スンダガムラン
西ジャワのスンダ族による、より旋律的で軽やかなガムラン。
どんな音か
生まれた背景
聴きどころ
各楽器のレジスター(高さ)の違いと、その関係性を理解すること。複数の楽器が同時に異なるメロディを奏でながら、全体として調和している構造を聴き取る。
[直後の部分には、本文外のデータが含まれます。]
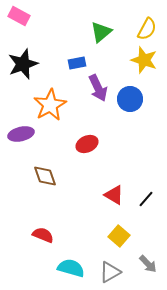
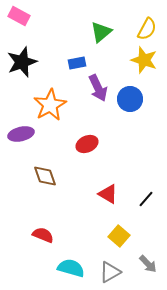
black star: moved 1 px left, 2 px up
red triangle: moved 6 px left, 1 px up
デグン・アンサンブルの場合、数十の楽器の音が織り成す複雑性と、その中に隠された秩序を感じ取ることが重要。
発展
20世紀にナノ・S・ナノ・ナノ・ダルジャワン・グー・ヌアラなど作曲家がドゥグンの新作を作り、世界に紹介した。ジャイポンガンが1970年代にこのスンダ・ガムランを土台に成立した。
出来事
- 中世: パジャジャラン王国の宮廷音楽。
- 19世紀: ドゥグン宮廷音楽の整備。
- 1961年: マング・ジャヤナ・ダンス・カンパニー結成。
- 1970年代: ジャイポンガン誕生。
- 2010年代: スンダ伝統音楽国際フェスティバル。
派生・影響
ジャイポンガン(現代スンダ・ダンス音楽)を生み、現代インドネシア・ポップにスンダ的旋律を提供した。
音楽的特徴
楽器サロン・パングルン、ジェングロン、ボナン、カチャピ、スリン、クンダン
リズムサレンドロ・ペロッグ・マダンダ音律、シンデン女性歌手、軽やかなテンポ
代表アーティスト
- グー・ヌアラ
代表曲
- Sangkala Degung (1995)
日本との関係
初めて聴くなら
グー・ヌアラ(Goo Nuara)による『Sangkala Degung』。このアンサンブル・パフォーマンスは、スンダ・ガムランの標準的な形式を最も分かりやすく示したもの。日中、リラックスした状態で聴くのが推奨される。
豆知識
スンダ・ガムランの楽器構成は、地域と時代によって異なり、『唯一の正しいデグン』は存在しない。つまり、異なるスンダの音楽グループが、同じ『デグン』という名称を使いながらも、全く異なる音響を作り出す。この柔軟性は、スンダ文化の適応力と創造性を示す例として、民族音楽学で重視されている。